"""

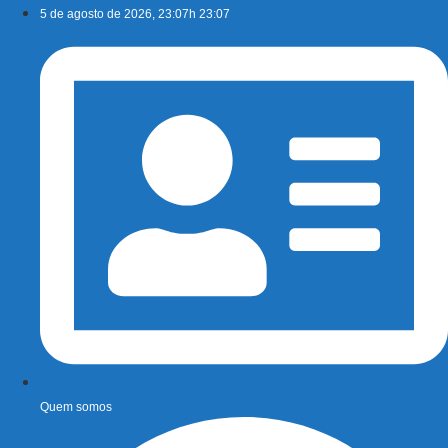
Ir
5 de agosto de 2026, 23:07h 23:07
para
o
conteúdo
Quem somos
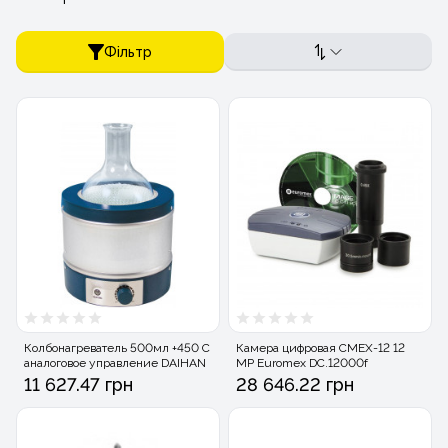
Фільтр
Колбонагреватель 500мл +450 С
Камера цифровая СМЕХ-12 12
аналоговое управление DAIHAN
MP Euromex DC.12000f
11 627.47 грн
28 646.22 грн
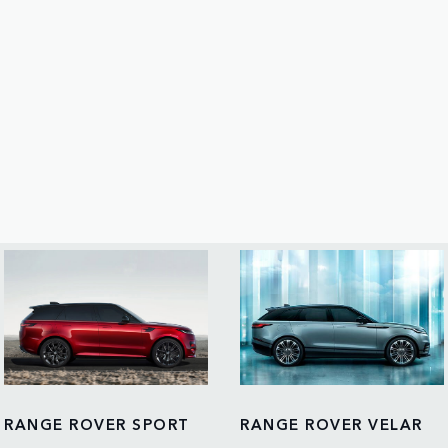
RANGE ROVER SPORT
RANGE ROVER VELAR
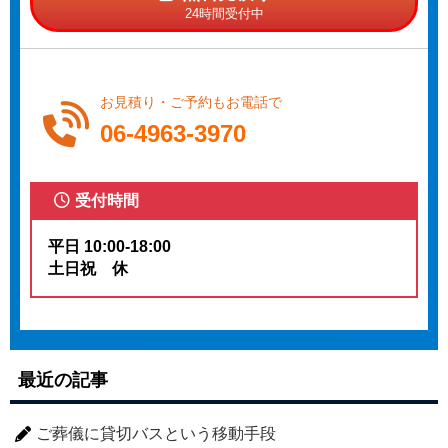
24時間受付中
お見積り・ご予約もお電話で
06-4963-3970
受付時間
平日 10:00-18:00
土日祝 休
最近の記事
ご葬儀に貸切バスという移動手段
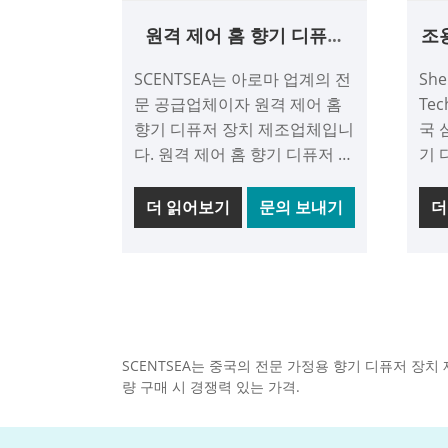
원격 제어 홈 향기 디퓨저
조
장치
SCENTSEA는 아로마 업계의 전
She
문 공급업체이자 원격 제어 홈
Tec
향기 디퓨저 장치 제조업체입니
국 
다. 원격 제어 홈 향기 디퓨저 장
기 
치는 특허받은 누출 방지 기술
체입
을 특징으로 하는 전체 알루미
로마
더 읽어보기
문의 보내기
더
늄 합금 스마트 아로마 디퓨저
니다
로 최대 100m3의 넓은 공간에
세련
서 향기 확산을 지원합니다. 원
입니
격 제어 홈 향기 디퓨저 장치는
셜 
원격 또는 터치 작동이 가능한
합니
이중 작동 시스템을 갖추고 있
경쟁
SCENTSEA는 중국의 전문 가정용 향기 디퓨저 장치
어 소음 수준 <30db에서 조용
고 
량 구매 시 경쟁력 있는 가격.
하고 편안한 환경을 조성할 수
귀하
있습니다.
를 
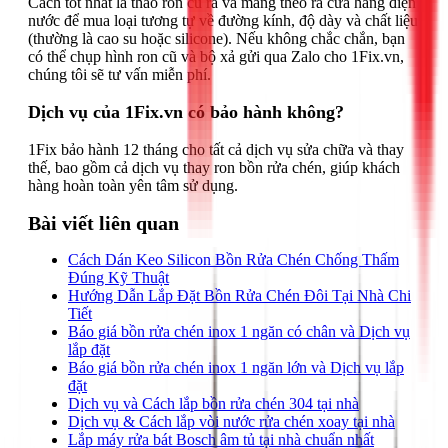
Cách tốt nhất là tháo ron cũ ra và mang theo ra cửa hàng điện
nước để mua loại tương tự về đường kính, độ dày và chất liệu
(thường là cao su hoặc silicone). Nếu không chắc chắn, bạn
có thể chụp hình ron cũ và bộ xả gửi qua Zalo cho 1Fix.vn,
chúng tôi sẽ tư vấn miễn phí.
Dịch vụ của 1Fix.vn có bảo hành không?
1Fix bảo hành 12 tháng cho tất cả dịch vụ sửa chữa và thay
thế, bao gồm cả dịch vụ thay ron bồn rửa chén, giúp khách
hàng hoàn toàn yên tâm sử dụng.
Bài viết liên quan
Cách Dán Keo Silicon Bồn Rửa Chén Chống Thấm
Đúng Kỹ Thuật
Hướng Dẫn Lắp Đặt Bồn Rửa Chén Đôi Tại Nhà Chi
Tiết
Báo giá bồn rửa chén inox 1 ngăn có chân và Dịch vụ
lắp đặt
Báo giá bồn rửa chén inox 1 ngăn lớn và Dịch vụ lắp
đặt
Dịch vụ và Cách lắp bồn rửa chén 304 tại nhà
Dịch vụ & Cách lắp vòi nước rửa chén xoay tại nhà
Lắp máy rửa bát Bosch âm tủ tại nhà chuẩn nhất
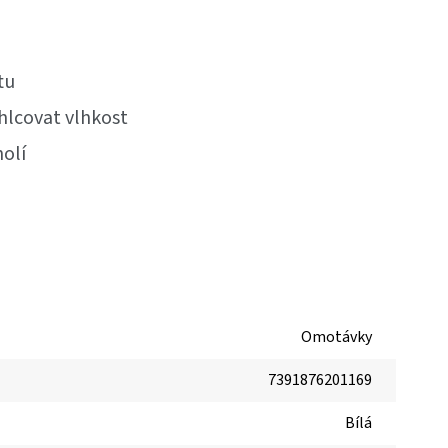
tu
hlcovat vlhkost
holí
Omotávky
7391876201169
Bílá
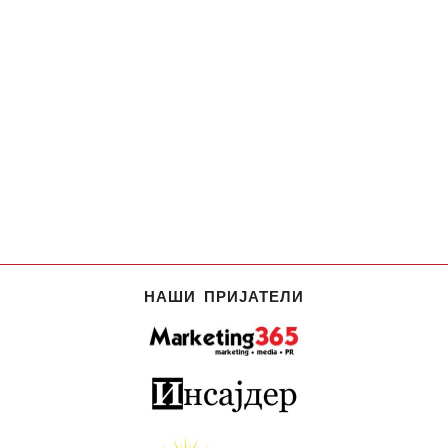
НАШИ ПРИЈАТЕЛИ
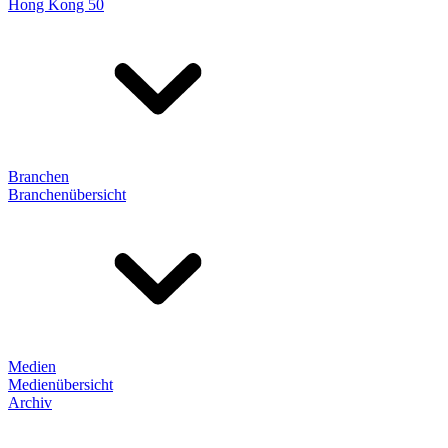
Hong Kong 50
Branchen
Branchenübersicht
Medien
Medienübersicht
Archiv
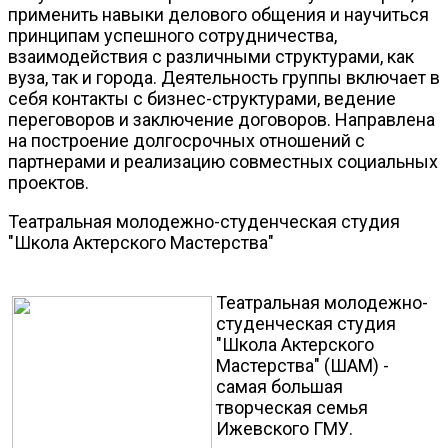
применить навыки делового общения и научиться
принципам успешного сотрудничества,
взаимодействия с различными структурами, как
вуза, так и города. Деятельность группы включает в
себя контакты с бизнес-структурами, ведение
переговоров и заключение договоров. Направлена
на построение долгосрочных отношений с
партнерами и реализацию совместных социальных
проектов.
Театральная молодежно-студенческая студия
"Школа Актерского Мастерства"
Театральная молодежно-
студенческая студия
"Школа Актерского
Мастерства" (ШАМ) -
самая большая
творческая семья
Ижевского ГМУ.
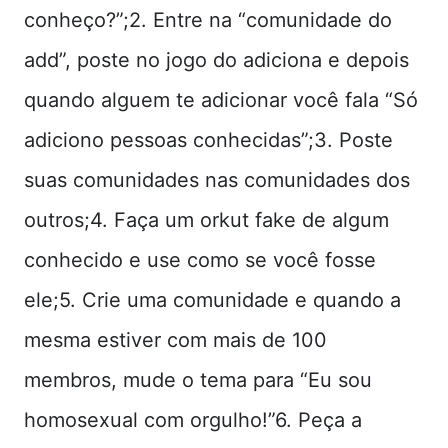
conheço?”;2. Entre na “comunidade do
add”, poste no jogo do adiciona e depois
quando alguem te adicionar você fala “Só
adiciono pessoas conhecidas”;3. Poste
suas comunidades nas comunidades dos
outros;4. Faça um orkut fake de algum
conhecido e use como se você fosse
ele;5. Crie uma comunidade e quando a
mesma estiver com mais de 100
membros, mude o tema para “Eu sou
homosexual com orgulho!”6. Peça a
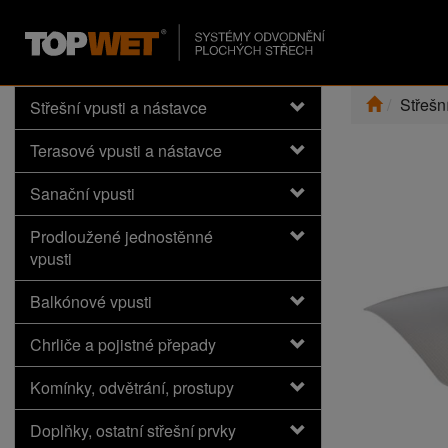
Střešn
Střešní vpusti a nástavce
Terasové vpusti a nástavce
Sanační vpusti
Prodloužené jednostěnné
vpusti
Balkónové vpusti
Chrliče a pojistné přepady
Komínky, odvětrání, prostupy
Doplňky, ostatní střešní prvky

"""

PROBLEM: A complete answer reproduces every line of the records in which the word "RANGE" occurs.

RESULT BELOW:
RANGE ROVER SPORT
RANGE ROVER VELAR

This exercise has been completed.